The Venice of the UAE
Point a reasonably powered telescope at the planet Mars and you will see the so called canals beloved of science fiction writers. Turn that scope around to view Earth from Mars and a new canal is clearly visible at the heart of Dubai; and this one is no fiction (see DubaiSat-2 link below). Cutting an elegant swathe through the city, the new Dubai Canal opened with a spectacular ceremony hosted by His Highness Sheikh Mohammed bin Rashid Al Maktoum, Vice President and Prime Minister of the UAE, and Ruler of Dubai. When it came to providing the ultimate in fanfare, drama, and excitement, creative agency and show producers Prodea Group, engaged the services of Protec, the Middle East’s largest and best known specialist event technology provider.
“With such a prestigious opening spectacular nothing can be left to chance,” said Paul Flint, Project Manager for Prodea. “The delivery of this event by Protec did exactly that; their attention to detail was superb.”

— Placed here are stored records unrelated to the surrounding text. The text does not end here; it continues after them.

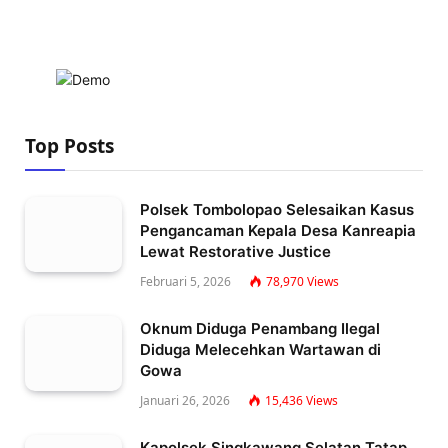
Top Posts
Polsek Tombolopao Selesaikan Kasus
Pengancaman Kepala Desa Kanreapia
Lewat Restorative Justice
Februari 5, 2026
78,970
Views
Oknum Diduga Penambang Ilegal
Diduga Melecehkan Wartawan di
Gowa
Januari 26, 2026
15,436
Views
Kapolsek Singkawang Selatan Tatap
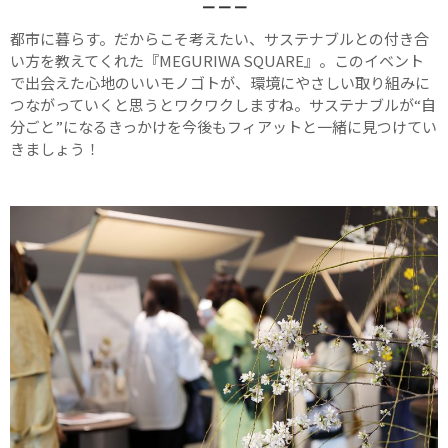
— — —
都市に暮らす。だからこそ考えたい、サステナブルとの付き合
い方を教えてくれた『MEGURIWA SQUARE』。このイベント
で出会えた心地のいいモノゴトが、環境にやさしい取り組みに
つながっていくと思うとワクワクしますね。サステナブルが“自
分ごと”になるきっかけを今後もフィアットと一緒に見つけてい
きましょう！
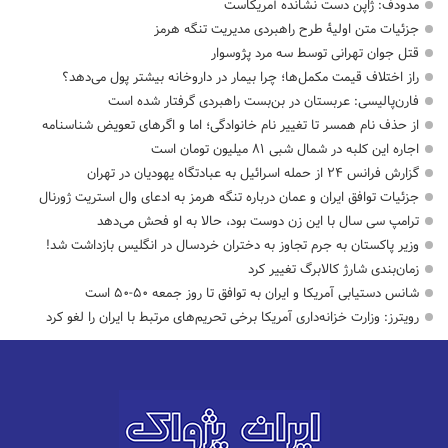
مدودف: ژاپن دست نشانده آمریکاست
جزئیات متن اولیۀ طرح راهبردی مدیریت تنگه هرمز
قتل جوان تهرانی توسط سه مرد پژوسوار
راز اختلاف قیمت مکمل‌ها؛ چرا بیمار در داروخانه بیشتر پول می‌دهد؟
فارن‌پالیسی: عربستان در بن‌بست راهبردی گرفتار شده است
از حذف نام همسر تا تغییر نام خانوادگی؛ اما و اگرهای تعویض شناسنامه
اجاره این کلبه در شمال شبی ۸۱ میلیون تومان است
گزارش فرانس ۲۴ از حمله اسرائیل به عبادتگاه یهودیان در تهران
جزئیات توافق ایران و عمان درباره تنگه هرمز به ادعای وال استریت ژورنال
ترامپ سی سال با این زن دوست بود، حالا به او فحش می‌دهد
وزیر پاکستان به جرم تجاوز به دختران خردسال در انگلیس بازداشت شد!
زمان‌بندی شارژ کالابرگ تغییر کرد
شانس دستیابی آمریکا و ایران به توافق تا روز جمعه ۵۰-۵۰ است
رویترز: وزارت خزانه‌داری آمریکا برخی تحریم‌های مرتبط با ایران را لغو کرد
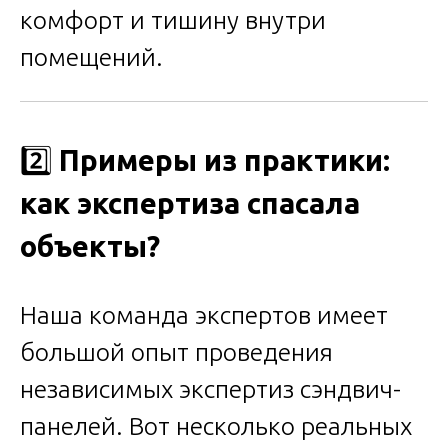
комфорт и тишину внутри
помещений.
2️⃣
Примеры из практики:
как экспертиза спасала
объекты?
Наша команда экспертов имеет
большой опыт проведения
независимых экспертиз сэндвич-
панелей. Вот несколько реальных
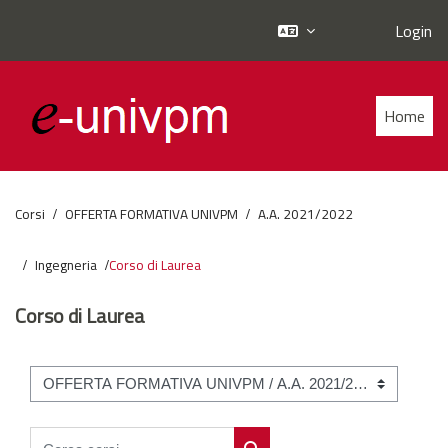
Login
Vai al contenuto principale
Home
Corsi
OFFERTA FORMATIVA UNIVPM
A.A. 2021/2022
Ingegneria
Corso di Laurea
Corso di Laurea
Categorie di corso
Cerca corsi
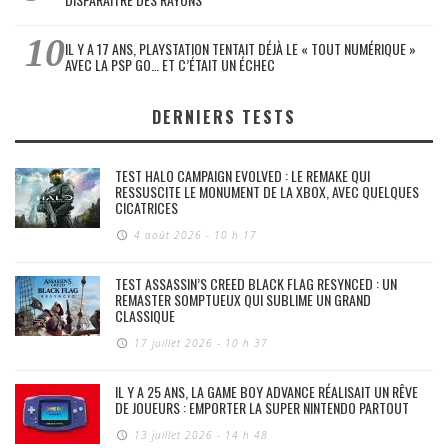
IL Y A 17 ANS, PLAYSTATION TENTAIT DÉJÀ LE « TOUT NUMÉRIQUE »
AVEC LA PSP GO… ET C’ÉTAIT UN ÉCHEC
DERNIERS TESTS
TEST HALO CAMPAIGN EVOLVED : LE REMAKE QUI
RESSUSCITE LE MONUMENT DE LA XBOX, AVEC QUELQUES
CICATRICES
4 août 2026 - 10 h 17
TEST ASSASSIN’S CREED BLACK FLAG RESYNCED : UN
REMASTER SOMPTUEUX QUI SUBLIME UN GRAND
CLASSIQUE
17 juillet 2026 - 10 h 37
IL Y A 25 ANS, LA GAME BOY ADVANCE RÉALISAIT UN RÊVE
DE JOUEURS : EMPORTER LA SUPER NINTENDO PARTOUT
13 juillet 2026 - 14 h 48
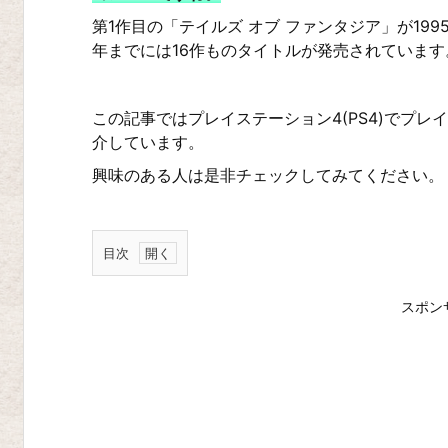
第1作目の「テイルズ オブ ファンタジア」が19
年までには16作ものタイトルが発売されています
この記事ではプレイステーション4(PS4)でプ
介しています。
興味のある人は是非チェックしてみてください。
目次
テ
スポン
イ
ル
ズ
オ
ブ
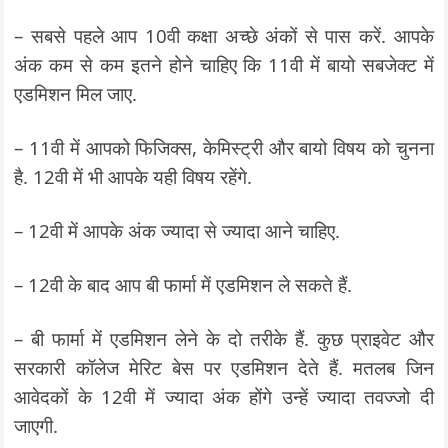
– सबसे पहले आप 10वी कक्षा अच्छे अंकों से पास करें. आपके
अंक कम से कम इतने होने चाहिए कि 11वी में बायो सबजेक्ट में
एडमिशन मिल जाए.
– 11वी में आपको फिजिक्स, केमिस्ट्री और बायो विषय को चुनना
है. 12वी में भी आपके यही विषय रहेंगे.
– 12वी में आपके अंक ज्यादा से ज्यादा आने चाहिए.
– 12वी के बाद आप बी फार्मा में एडमिशन ले सकते हैं.
– बी फार्मा में एडमिशन लेने के दो तरीके हैं. कुछ प्राइवेट और
सरकारी कॉलेज मेरिट बेस पर एडमिशन देते हैं. मतलब जिन
आवेदकों के 12वी में ज्यादा अंक होंगे उन्हें ज्यादा तवज्जो दी
जाएगी.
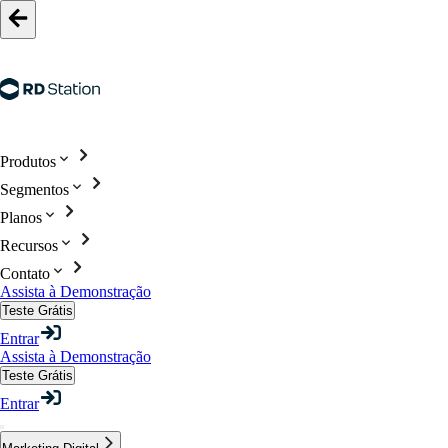
Produtos
Segmentos
Planos
Recursos
Contato
Assista à Demonstração
Teste Grátis
Entrar
Assista à Demonstração
Teste Grátis
Entrar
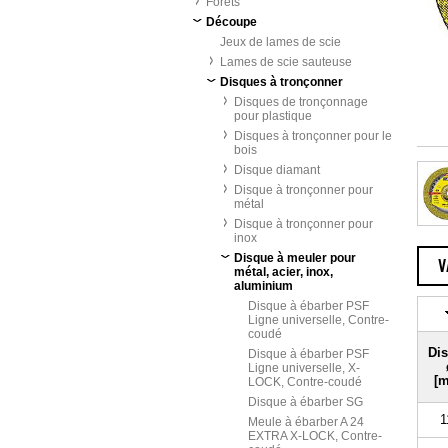
Forets
Découpe
Jeux de lames de scie
Lames de scie sauteuse
Disques à tronçonner
Disques de tronçonnage
pour plastique
Disques à tronçonner pour le
bois
Disque diamant
Disque à tronçonner pour
métal
Disque à tronçonner pour
inox
Disque à meuler pour
V
métal, acier, inox,
aluminium
Disque à ébarber PSF
Ligne universelle, Contre-
coudé
Di
Disque à ébarber PSF
Ligne universelle, X-
[
LOCK, Contre-coudé
Disque à ébarber SG
1
Meule à ébarber A 24
EXTRA X-LOCK, Contre-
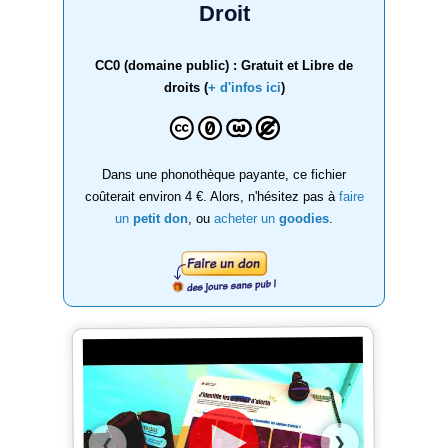
Droit
CC0 (domaine public) : Gratuit et Libre de
droits (
+ d'infos ici
)
Dans une phonothèque payante, ce fichier
coûterait environ 4 €. Alors, n'hésitez pas à
faire
un
petit don
, ou
acheter un
goodies
.
❯
❮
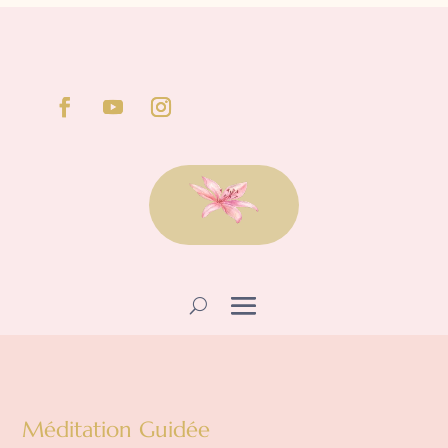
Méditation Guidée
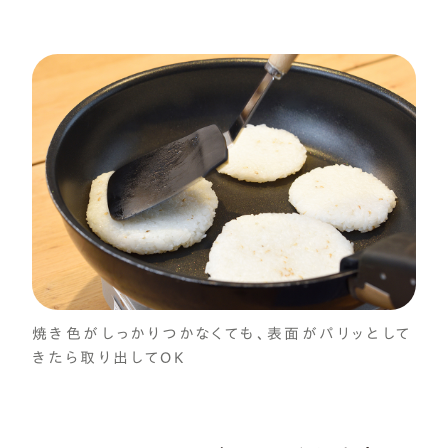
焼き色がしっかりつかなくても、表面がパリッとして
きたら取り出してOK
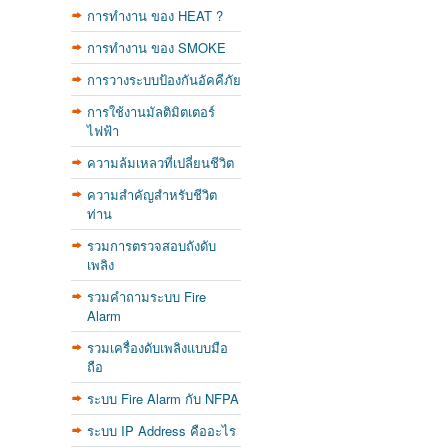
การทำงาน ของ HEAT ?
การทำงาน ของ SMOKE
การวางระบบป้องกันอัคคีภัย
การใช้งานมัลติมิตเตอร์
ไฟฟ้า
ความล้มเหลวที่เปลี่ยนชีวิต
ความสำคัญสำหรับชีวิต
ท่าน
รวมการตรวจสอบถังดับ
เพลิง
รวมคำถามระบบ Fire
Alarm
รวมเครื่องดับเพลิงแบบมือ
ถือ
ระบบ Fire Alarm กับ NFPA
ระบบ IP Address คืออะไร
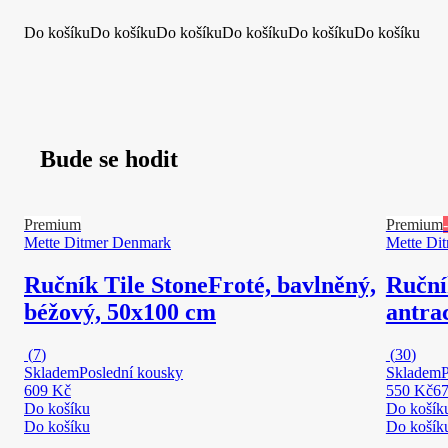
Do košíku
Do košíku
Do košíku
Do košíku
Do košíku
Do košíku
Bude se hodit
Premium
Premium
Mette Ditmer Denmark
Mette Di
Ručník Tile Stone
Froté, bavlněný,
Ruční
béžový, 50x100 cm
antra
(
7
)
(
30
)
Skladem
Poslední kousky
Skladem
P
609 Kč
550 Kč
6
Do košíku
Do košík
Do košíku
Do košík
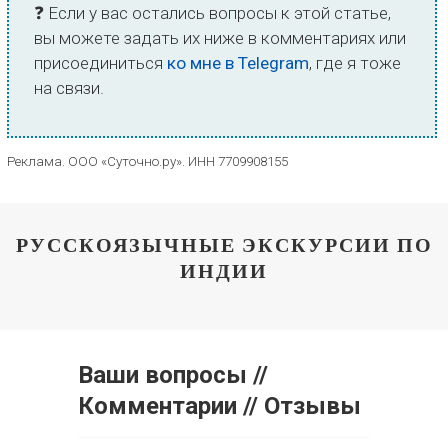
❓ Если у вас остались вопросы к этой статье,
вы можете задать их ниже в комментариях или
присоединиться
ко мне в Telegram
, где я тоже
на связи.
Реклама. ООО «Суточно.ру». ИНН 7709908155
РУССКОЯЗЫЧНЫЕ ЭКСКУРСИИ ПО
ИНДИИ
Ваши вопросы //
Комментарии // Отзывы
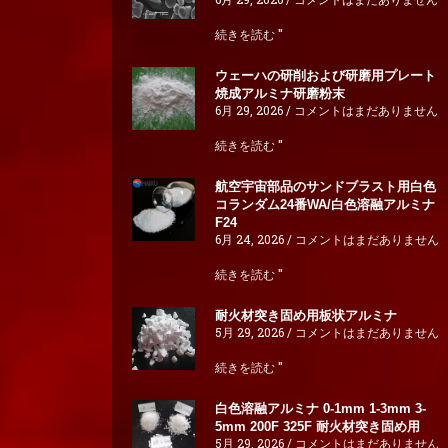
続きを読む "
ウェーハの研削および研磨用プレート
焼成アルミナ研磨粉末
6月 29, 2026
コメントはまだありません
続きを読む "
航空宇宙部品のサンドブラスト用白色
コランダム24番WA/白色溶融アルミナ
F24
6月 24, 2026
コメントはまだありません
続きを読む "
耐火材突き固め用板状アルミナ
5月 29, 2026
コメントはまだありません
続きを読む "
白色溶融アルミナ 0-1mm 1-3mm 3-
5mm 200F 325F 耐火材突き固め用
5月 29, 2026
コメントはまだありません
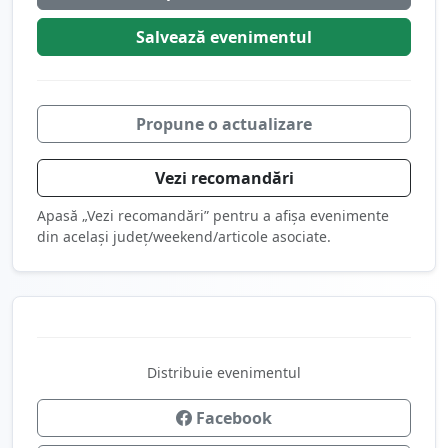
Salvează
evenimentul
Propune o actualizare
Vezi recomandări
Apasă „Vezi recomandări” pentru a afișa evenimente
din același județ/weekend/articole asociate.
Distribuie evenimentul
Facebook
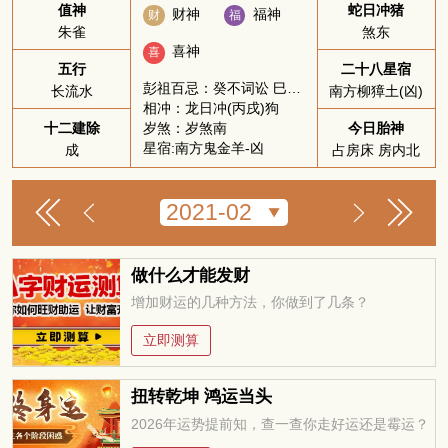
值神
蛇日冲猪
财神
福神
财
福
朱雀
煞东
喜神
喜
五行
二十八星宿
彭祖百忌：癸不词讼 巳不远行
长流水
南方柳獐土(凶)
相冲：龙日冲(丙戌)狗
岁煞：岁煞南
十二建除
今日胎神
星宿:南方鬼金羊-凶
成
占房床 房内北
做什么才能发财
增加财运的几种方法，你做到了几条？
立即测算
扭转乾坤 鸿运当头
2026年运势提前知，查一查你走好运还是霉运？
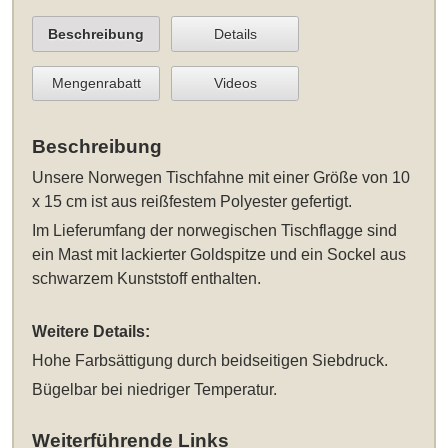
Beschreibung
Details
Mengenrabatt
Videos
Beschreibung
Unsere
Norwegen Tischfahne mit einer Größe von 10
x 15 cm
ist aus reißfestem Polyester gefertigt.
Im Lieferumfang der norwegischen Tischflagge sind
ein Mast mit lackierter Goldspitze und ein Sockel aus
schwarzem Kunststoff enthalten.
Weitere Details:
Hohe Farbsättigung durch beidseitigen Siebdruck.
Bügelbar bei niedriger Temperatur.
Weiterführende Links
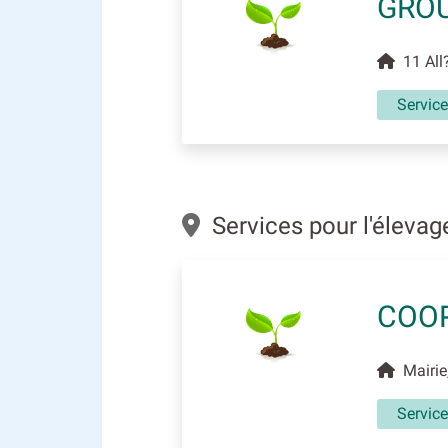
GROU
11 All?
Service
Services pour l'élevag
COOP
Mairie,
Service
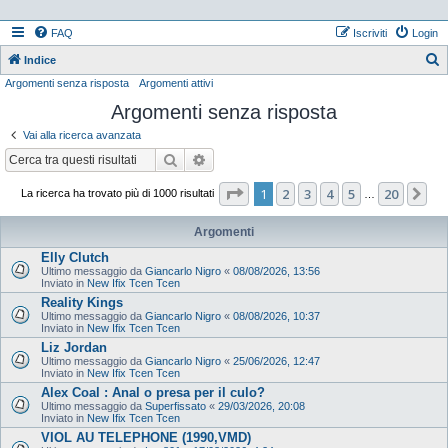
FAQ
Iscriviti
Login
Indice
Argomenti senza risposta
Argomenti attivi
e
Argomenti senza risposta
r
c
Vai alla ricerca avanzata
a
Cerca
Ricerca avanzata
Pagina
1
di
20
1
2
3
4
5
20
Pr
La ricerca ha trovato più di 1000 risultati
…
Argomenti
Elly Clutch
Ultimo messaggio da
Giancarlo Nigro
«
08/08/2026, 13:56
Inviato in
New Ifix Tcen Tcen
Reality Kings
Ultimo messaggio da
Giancarlo Nigro
«
08/08/2026, 10:37
Inviato in
New Ifix Tcen Tcen
Liz Jordan
Ultimo messaggio da
Giancarlo Nigro
«
25/06/2026, 12:47
Inviato in
New Ifix Tcen Tcen
Alex Coal : Anal o presa per il culo?
Ultimo messaggio da
Superfissato
«
29/03/2026, 20:08
Inviato in
New Ifix Tcen Tcen
VIOL AU TELEPHONE (1990,VMD)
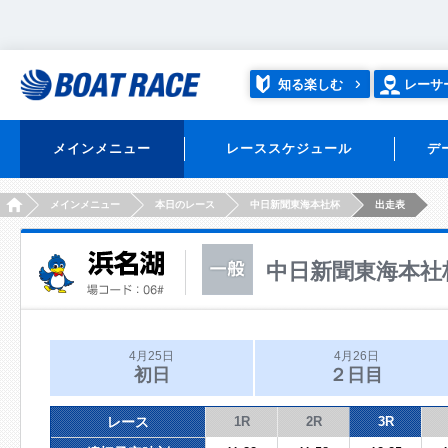
知る楽しむ
レーサ
メインメニュー
レーススケジュール
デ
HOME
メインメニュー
本日のレース
中日新聞東海本社杯
出走表
中日新聞東海本社
4月25日
4月26日
初日
２日目
レース
1R
2R
3R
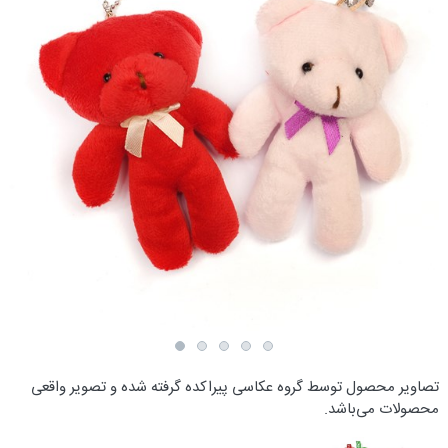
تصاویر محصول توسط گروه عکاسی پیراکده گرفته شده و تصویر واقعی
محصولات می‌باشد.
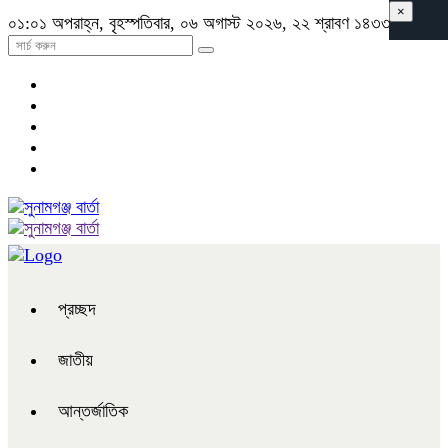
×
০১:০১ অপরাহ্ন, বৃহস্পতিবার, ০৬ অগাস্ট ২০২৬, ২২ শ্রাবণ ১৪৩৩ বঙ্গাব্দ
প্রচ্ছদ
জাতীয়
আন্তর্জাতিক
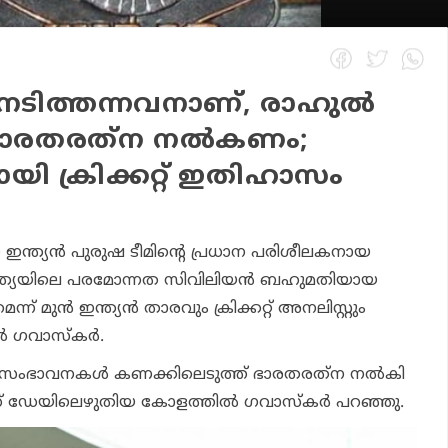
േടിത്തന്നവനാണ്, രാഹുല്‍
 ഭാരതരത്‌ന നല്‍കണം;
ി ക്രിക്കറ്റ് ഇതിഹാസം
ഇന്ത്യന്‍ പുരുഷ ടീമിന്റെ പ്രധാന പരിശീലകനായ
 ഇന്ത്യയിലെ പരമോന്നത സിവിലിയന്‍ ബഹുമതിയായ
 മുന്‍ ഇന്ത്യന്‍ താരവും ക്രിക്കറ്റ് അനലിസ്റ്റും
‍ ഗവാസ്‌കര്‍.
റെ സംഭാവനകള്‍ കണക്കിലെടുത്ത് ഭാരതരത്‌ന നല്‍കി
് ഡേയിലെഴുതിയ കോളത്തില്‍ ഗവാസ്‌കര്‍ പറഞ്ഞു.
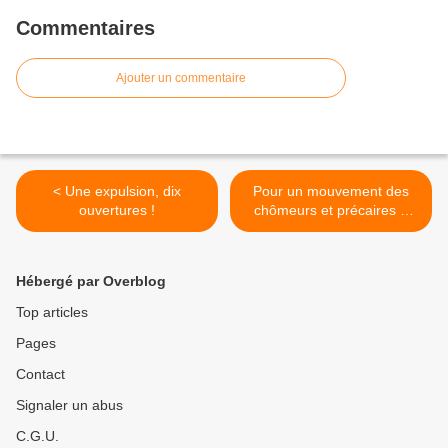
Commentaires
Ajouter un commentaire
< Une expulsion, dix
Pour un mouvement des
ouvertures !
chômeurs et précaires à
Rennes et ailleurs >
Hébergé par Overblog
Top articles
Pages
Contact
Signaler un abus
C.G.U.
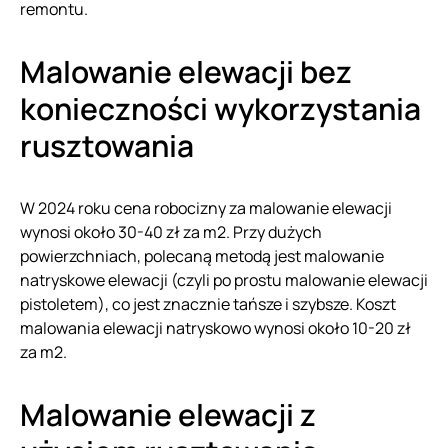
remontu.
Malowanie elewacji bez
konieczności wykorzystania
rusztowania
W 2024 roku cena robocizny za malowanie elewacji
wynosi około 30-40 zł za m2. Przy dużych
powierzchniach, polecaną metodą jest malowanie
natryskowe elewacji (czyli po prostu malowanie elewacji
pistoletem), co jest znacznie tańsze i szybsze. Koszt
malowania elewacji natryskowo wynosi około 10-20 zł
za m2.
Malowanie elewacji z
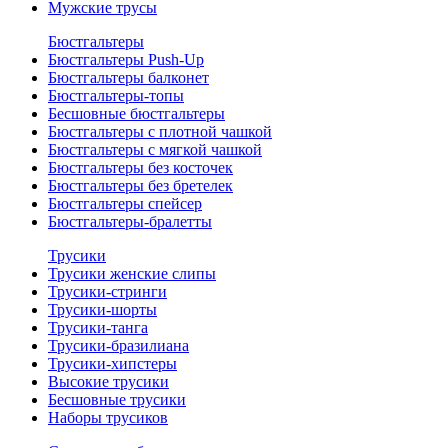
Мужские трусы
Бюстгальтеры
Бюстгальтеры Push-Up
Бюстгальтеры балконет
Бюстгальтеры-топы
Бесшовные бюстгальтеры
Бюстгальтеры с плотной чашкой
Бюстгальтеры с мягкой чашкой
Бюстгальтеры без косточек
Бюстгальтеры без бретелек
Бюстгальтеры спейсер
Бюстгальтеры-бралетты
Трусики
Трусики женские слипы
Трусики-стринги
Трусики-шорты
Трусики-танга
Трусики-бразилиана
Трусики-хипстеры
Высокие трусики
Бесшовные трусики
Наборы трусиков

With over three kilometres of canal side to cover, the provision of equipment was huge, as Protec’s project manager for this event Simon Travis explained. “Prodea is an Italian company, they brought a clear creative vision for the event. The brief they gave us was to support their vision; to create something spectacular with lighting, audio and video, with an element of automation for the aerial artists on the main stage. As such the project engaged almost all the skillsets within Protec. With such a large waterfront to cover we broke the job down into manageable chunks for all departments; Pre-function VIP arrival area; Inside of the VIP tent; Main Stage presentation; The Canal itself; and the Legacy Zone.”
“Fit up commenced on the 18th October and had to be rehearsal ready 6th November for the show on the 9th. As you can imagine, there was a big commitment of equipment from all departments, audio was led by Dan Dignan who ran the Digico SD10 for the opening ceremony where a stage presentation played to a temporary grandstand seating many hundreds of dignitaries and guests. It was here we provided a Kinesys automation system for the three aerialist that performed upon the main stage. The audio system there was L’Acoustics K2. For all the other areas we called upon L’Acoustics xt range (virtually all models) and Kara. The Legacy zone show ran off Qlab; time code here and elsewhere, providing cues for lasers, pyro and some lighting. That gives just some indication of the complexity involved.”
“Lighting was arguably the most stretched department, over three kilometres of canal bank each side takes a huge commitment of resources. MA Dot2 and two full-size MA2 were used at main locations, controlling an armada of lighting largely, but not exclusively drawn from the Clay Paky range. Over 700 Alpha Spots alone, were complimented by large numbers of Sharpy, Super Sharpy, K10 and K20 B-EYE’s, Scenius, Mythos as well as VL3000 Spots. Ambient and architectural accents were provided by hundreds of Schnick Schnack strips, Pixel Smart and Pixel Batons. Arguably the most artful lighting was at the waterfall across the full 120 metre width of the canal, cascading from the Sheikh Zayed bridge. Here we used the Clay Paky Scenius, taking full advantage of the shutter function to minimise spill off the water to spectacular effect.”
“Video experienced the most taxing times, this was a big projection show running content provided by Prodea who also brought their own media servers. There were two main elements, a dozen Barco HDF 30Ks were deployed for the main stage, plus another eight mounted to four towers for the water screens along the canal. The water screens proved problematic in that coastal winds made them unstable, backward spray rendering the projected images indistinct. Chris Wimbush, our head of video, had his team resolve the problem by installing gauze grids to stabilise the water-screens. But this introduces another problem; water screens are a back-projection surface, but gauze based water screens perform best with front projection, so the four sets of towers and their respective projectors, had to be re-positioned to the opposite side.
“Overall the wind proved the most challenging aspect to the whole production: as is so often the case with these big construction projects, they run right up to the last minute, which meant much mechanical activity along the site stirring up considerable amounts of dust. Fortunately, we anticipated the environment and acted accordingly, not one strategic piece of technology failed throughout the spectacular evenings’ entertainment. We are extremely proud of that.”
Flint was equally delighted, “Our client, the Dubai Roads and Transport Authority, wanted an event that reflected the importance of this massive engineering project and Protec helped us achieve that with style and taste, and with minimum of fuss. Linking as it does, Deira and Bur Dubai through the extended waterway of Dubai Creek, Business Bay and Dubai Water Canal, we are sure the new canal will benefit the Dubai community for many years to come.”